An eye or eyelid infection could also prompt the urge to rub. There are various bacterial and fungal infections that a dog can contract, but they should be easy to spot. 

Signs of infection include redness, discharge (white, yellow, etc.), swelling, or other physical abnormalities. 

Infections cause high levels of itchiness, pain, and/or discomfort, so the act of rubbing becomes more frequent. If you suspect your dog has an infection, schedule a trip to the vet ASAP.

Prevention and Treatment

There are different ways to prevent or treat eye rubbing based on the symptoms and causes. You may not need to take any action if it is a minor issue. 

In certain situations, home remedies may make sense, other situations may involve seeking medical attention. 

Prevention or treatment may include:

  • Changing the food or environment
  • Training
  • Maintaining a clean/healthy eye area
  • Seeking medical attention

Changing the Food/Environment

If you suspect your dog has allergies, changing their food or environment can eliminate the eye rubbing

Dogs can have food, seasonal, or other allergies, so taking preventative action to avoid foods that have common allergens or keeping a clean and safe environment can be very helpful. 
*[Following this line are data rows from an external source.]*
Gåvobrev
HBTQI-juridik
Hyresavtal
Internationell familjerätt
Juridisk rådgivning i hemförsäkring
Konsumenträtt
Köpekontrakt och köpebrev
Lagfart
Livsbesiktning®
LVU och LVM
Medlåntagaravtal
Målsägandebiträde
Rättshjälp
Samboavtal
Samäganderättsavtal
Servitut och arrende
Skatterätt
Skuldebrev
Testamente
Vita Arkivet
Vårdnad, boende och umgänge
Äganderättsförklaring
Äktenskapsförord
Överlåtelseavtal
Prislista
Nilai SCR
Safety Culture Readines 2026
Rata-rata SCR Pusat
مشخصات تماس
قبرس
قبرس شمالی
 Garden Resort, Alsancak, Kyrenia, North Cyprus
Training can include corrective action in the moment or ongoing training to avoid potential injury. In other words, an owner can stop their pup from rubbing its eye (in the moment) if they believe it is causing harm. Owners can also train the dog to stay away from dirt piles or other situations that could be dangerous to their eye health. 
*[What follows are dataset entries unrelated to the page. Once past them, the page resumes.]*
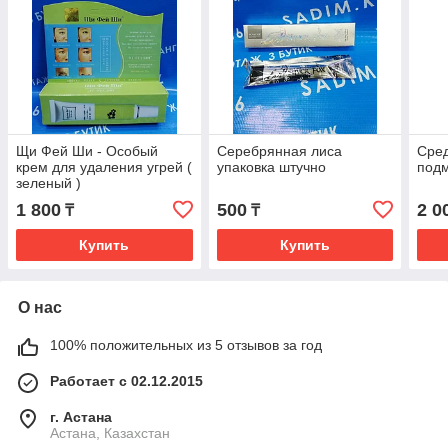
Щи Фей Ши - Особый
Серебрянная лиса
Сред
крем для удаления угрей (
упаковка штучно
под
зеленый )
1 800
500
2 0
₸
₸
Купить
Купить
О нас
100% положительных из 5 отзывов за год
Работает с 02.12.2015
г. Астана
Астана, Казахстан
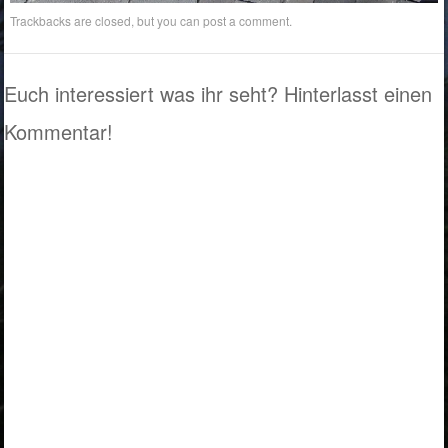
Trackbacks are closed, but you can
post a comment
.
Euch interessiert was ihr seht? Hinterlasst einen
Kommentar!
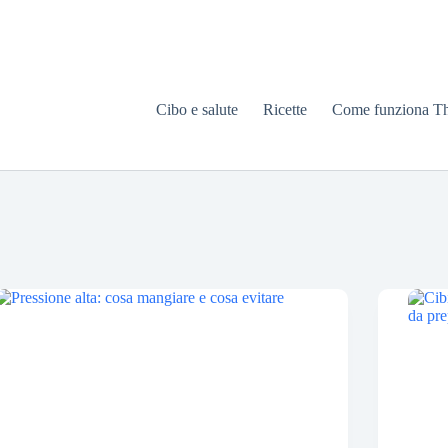
Cibo e salute
Ricette
Come funziona T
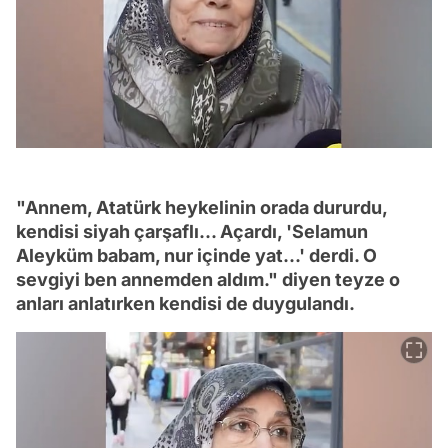
"Annem, Atatürk heykelinin orada dururdu,
kendisi siyah çarşaflı... Açardı, 'Selamun
Aleyküm babam, nur içinde yat...' derdi. O
sevgiyi ben annemden aldım." diyen teyze o
anları anlatırken kendisi de duygulandı.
Maintaining a Clean/Healthy Eye

You can also help your pup by assisting them in maintaining a clean and healthy eye. This involves keeping their eyes clean by removing any dirt or debris that might otherwise enter the eye and cause itchiness, pain, or discomfort. 

Be observant and mindful of the dog’s physical state and watch for any signs that they may need assistance. 

Keep in mind that physical injury (e.g., a scratch) could lead to infection, which might require taking your dog to the vet.

Taking Your Pup to the Vet

In certain circumstances, a dog may rub their eyes incessantly and eventually display signs of physical injury or infection. Infections and/or physical injuries may require emergency care or veterinary care. 

If a dog is rubbing their eyes (for whatever reason) and it seems to affect their quality of life, the owner should seek the advice of a vet. 

If a veterinarian determines there is a physical injury or infection, they will provide medication (e.g., steroids, antibiotics, etc.) to treat the issue and symptoms, which should help stop the rubbing after the dog is healed.

Eye Rubbing is Completely Normal

Similar to how we might rub our eyes for various reasons, so do dogs. Even though they may not be able to verbally communicate why they rub their eyes, we should be able to get an idea of what might be causing it, if anything, based on their body language and physical condition. 

If they seem to be in pain or discomfort, then additional action might be required. If a dog exhibits signs of chronic pain or discomfort, the owner should seek veterinary care for the dog.